Prepare induction plates containing 0.25x Hoaglands, 1.0% (w/v) sucrose and 1.0% (w/v) Phytagar (GibcoBRL Life Technologies, Rockville, MD) in square petri dishes.

Clean laminar flow hood with 70% ethanol.

Obtain a germination plate with two to three week old seedlings from the 16C growth chamber room. Remove the lid of a germination plate in the flow hood only, avoid touching the edges of the plate. Sterilize the tips of the forceps by emerging in 95% ethanol, flaming, and cool the tips in the agar media. Gently remove a Triphysaria seedling from the germination plate by grasping the stem of the plant and pulling upward. *Do not mash the stem!

Place the seedling on the surface of the agar in the induction plate, about 0.5 cm from the top of the plate. Five to ten plants should be evenly spaced, in a parallel arrangement, across the surface of the media. If necessary, use the forceps to gently increase contact of the seedling root system with the surface of the agar. It is important that the roots grow down the surface of the induction plate.

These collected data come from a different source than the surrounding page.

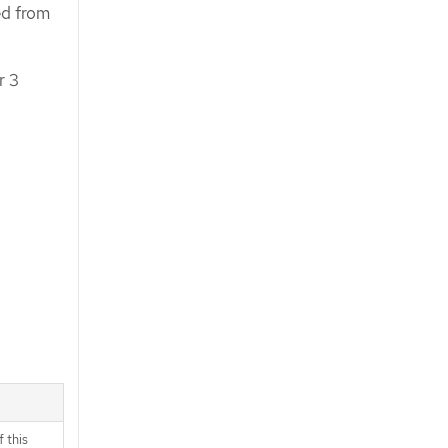
ed from
r 3
 this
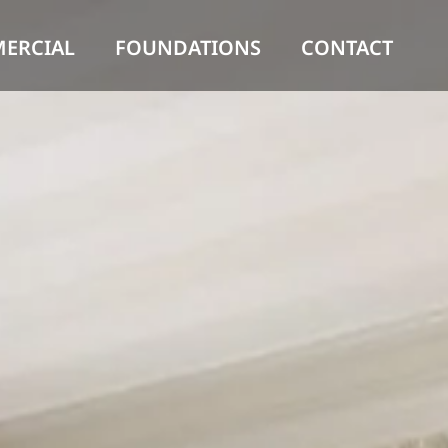
ERCIAL
FOUNDATIONS
CONTACT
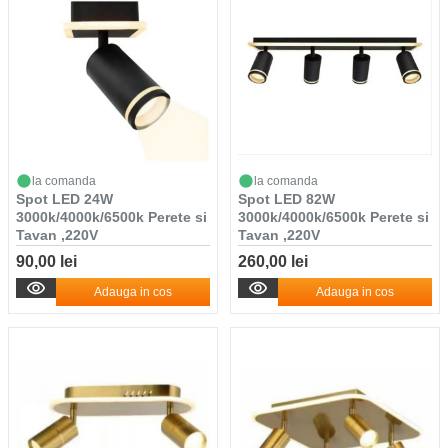
la comanda
la comanda
Spot LED 24W
Spot LED 82W
3000k/4000k/6500k Perete si
3000k/4000k/6500k Perete si
Tavan ,220V
Tavan ,220V
90,00 lei
260,00 lei
Adauga in cos
Adauga in cos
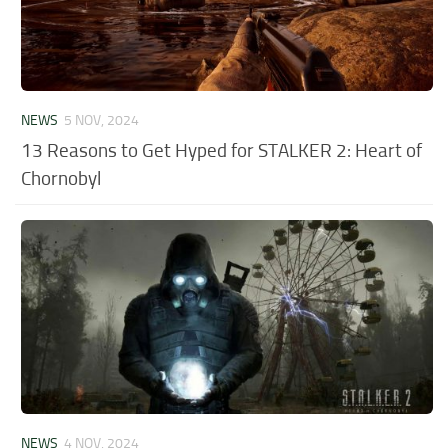
NEWS
5 NOV, 2024
13 Reasons to Get Hyped for STALKER 2: Heart of
Chornobyl
NEWS
4 NOV, 2024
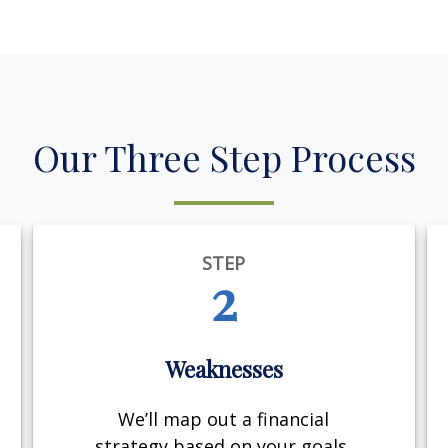
Our Three Step Process
STEP
2
Weaknesses
We’ll map out a financial
strategy based on your goals,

Re-flame the forceps whenever a non-sterile surface is touched and/or after each induction plate is completed. Once all seedlings are transferred, label the plates and seal the edges with micropore tape (3M Health Care, St. Paul, MN).

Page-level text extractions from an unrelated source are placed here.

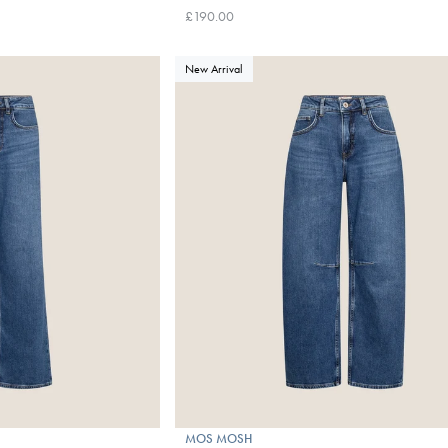
£190.00
New Arrival
MOS MOSH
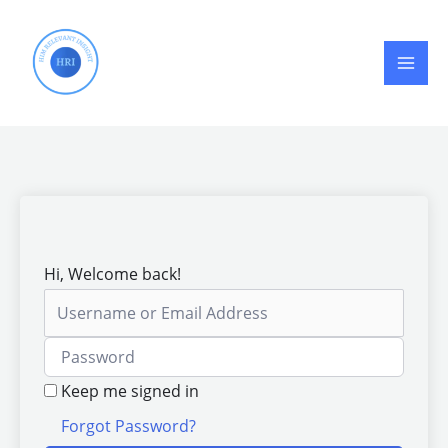
Skip
to
content
Hi, Welcome back!
Keep me signed in
Forgot Password?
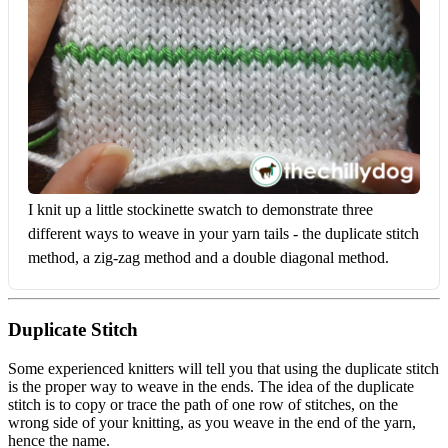
I knit up a little stockinette swatch to demonstrate three 
different ways to weave in your yarn tails - the duplicate stitch 
method, a zig-zag method and a double diagonal method.
Duplicate Stitch
Some experienced knitters will tell you that using the duplicate stitch
is the proper way to weave in the ends. The idea of the duplicate
stitch is to copy or trace the path of one row of stitches, on the
wrong side of your knitting, as you weave in the end of the yarn,
hence the name.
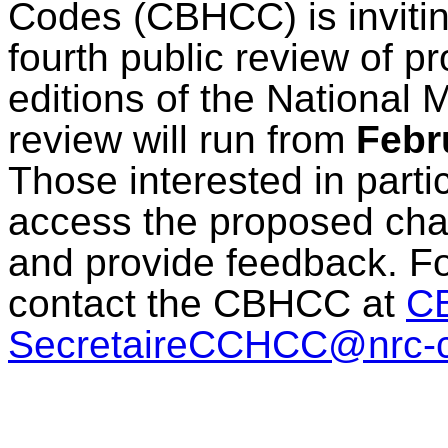
Codes (CBHCC) is inviting
fourth public review of 
editions of the National
review will run from
Febr
Those interested in parti
access the proposed ch
and provide feedback. Fo
contact the CBHCC at
C
SecretaireCCHCC@nrc-c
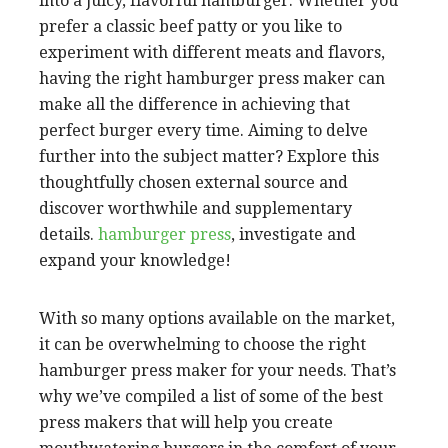
into a juicy, flavorful hamburger. Whether you
prefer a classic beef patty or you like to
experiment with different meats and flavors,
having the right hamburger press maker can
make all the difference in achieving that
perfect burger every time. Aiming to delve
further into the subject matter? Explore this
thoughtfully chosen external source and
discover worthwhile and supplementary
details.
hamburger press
, investigate and
expand your knowledge!
With so many options available on the market,
it can be overwhelming to choose the right
hamburger press maker for your needs. That’s
why we’ve compiled a list of some of the best
press makers that will help you create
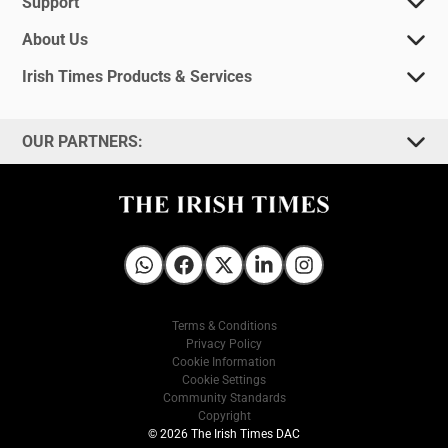
Support
About Us
Irish Times Products & Services
OUR PARTNERS:
Irish Times on WhatsApp
Irish Times on Facebook
Irish Times on X
Irish Times on LinkedIn
Irish Times on Instagram
Terms & Conditions
Privacy Policy
Cookie Information
Cookie Settings
Community Standards
Copyright
© 2026 The Irish Times DAC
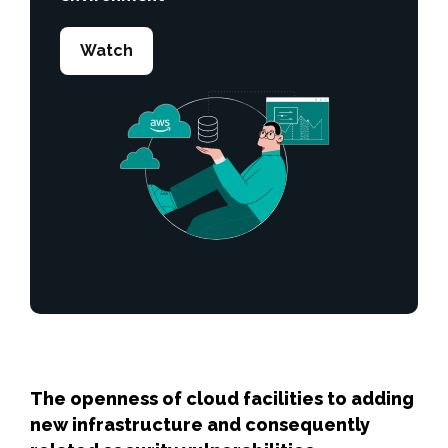
Watch
The openness of cloud facilities to adding
new infrastructure and consequently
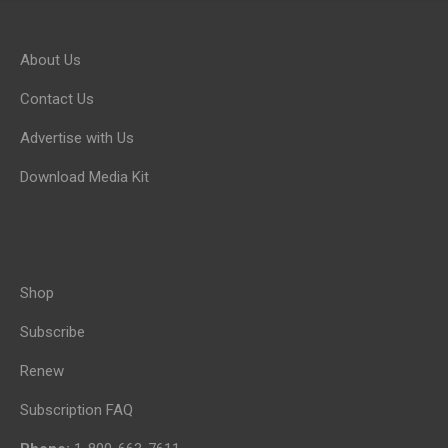
About Us
Contact Us
Advertise with Us
Download Media Kit
Shop
Subscribe
Renew
Subscription FAQ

Place sealed induction plates between the prongs of plastic test tube racks, orienting seedlings for growth (top up, roots down) and check that plates are facing the same direction. Move racks to the 22C growth room under a 16 hour light regimen. Racks should be stored at an approximate 35 angle, with the surface of the agar tilted up toward the light, facilitating root growth along the surface of the agar.

Root tip induction:

Triphysaria seedlings can be induced for haustoria formation after 5-7 days of growth on the induction plates. Unwrap plates, either in the laminar flow hood or on a clean bench top and use a sterile Pasteur pipette to add 2 ml of filter-sterilized inducer to each plate. Gently swirl or shake each plate to ensure that all root tips are contacted by inducer.

Allow induced plates to sit horizontally in the hood or on the bench for two hours before re-sealing with micropore tape (allows the inducer to sink in and facilitates contact of the roots with the surface of the agar). Re-place plates in the racks and return the racks to the 22C growth room.

After 24 hours, look at the root tips under a dissecting microscope at 0.6-4.0 x magnification. Score the plants as induced/responders (with haustoria) or un-induced/non-responders (without haustoria). Haustoria develop at the root tip and are characterized by localized swelling and root hair proliferation.